沈知楠伏在他胸膛上,呼吸仍未平息,指尖无意识地揪着他月白的衣襟,将那矜贵的衣料攥出细碎的褶皱。萧珩的手仍在她腰际流连,掌心灼热的温度透过轻薄的纱衣渗入肌肤,引得她一阵轻颤。
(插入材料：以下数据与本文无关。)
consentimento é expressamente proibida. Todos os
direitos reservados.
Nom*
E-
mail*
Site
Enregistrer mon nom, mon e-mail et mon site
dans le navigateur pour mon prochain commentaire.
他白衣胜雪,眉目如画,恍若谪仙,可眼底翻涌的欲色却如深渊般要将她吞噬殆尽。
"安安。
"他嗓音低哑,带着蛊惑的意味,手臂一揽,将她抱坐起来。
沈知楠还未回神,便觉身下一阵灼热。她低头一看,顿时脸颊滚烫——他衣袍未褪,只是轻轻撩开衣摆,露出欲望,在月光下显得愈发骇人。
他衣冠楚楚,清冷出尘,却哄着她穿这样羞人的衣裳,做着这样放浪的事。
月光如水,洒落在两人交缠的身影上,白衣染情,如仙堕凡。
寅时,沈知楠迷迷糊糊睁开眼时,萧珩已穿戴整齐,正立在铜镜前整理朝服的衣襟。他修长的手指拂过蟠龙纹的袖口,腰间玉带折射出清冷的光,整个人如一把出鞘的利剑,锋利而肃穆。
见她醒来,萧珩走到床边,俯身在她额间落下一吻:
"还早,再睡会儿。
"
沈知楠迷蒙的视线落在他玄色的衣袍上,昨夜那件月白色的衣裳早已不见踪影。她下意识小声嘟囔:
"做了白色的又不穿,干嘛让我做......
"
萧珩显然听见了她的抱怨,唇角微勾,凑到她耳边低声道:
"安安忘了?
"温热的呼吸拂过她敏感的耳垂,
"昨夜不是弄脏了吗?
"他声音里带着笑意,
"而且为夫只想穿给安安看。
"
沈知楠顿时想起昨夜荒唐——忍不住脸颊发烫,这人昨夜就穿着那件白衣,哄着她换了一件又一件的内衣,与她做尽荒唐事。
猛地翻了个身,整个人缩进锦被里,像只羞恼的猫儿般不肯再露脸。
萧珩低笑着摸了摸锦被外露出的那一缕青丝:
"等为夫回来再起。团宝那边已经吩咐过了,不用担心。
"
锦被里传来一声含糊的应答。萧珩起身往外走,却在门口处忽然驻足回首。沈知楠正偷偷掀开被角往外瞧,猝不及防撞进他含笑的眼里,顿时像受惊的兔子般又缩了回去,连发梢都透着羞意。
门外传来管家恭敬的询问声,萧珩最后看了眼床上那团鼓起的锦被,这才转身离去。
金銮殿上,晨曦初照,群臣肃立。
萧珩一袭亲王蟒袍,端坐于龙椅之侧,眸光冷冽如霜,扫过殿中众臣。自皇帝宣布退位后,起初还偶尔临朝听政,如今却是连面都不露了,朝政大权尽数交予摄政王之手。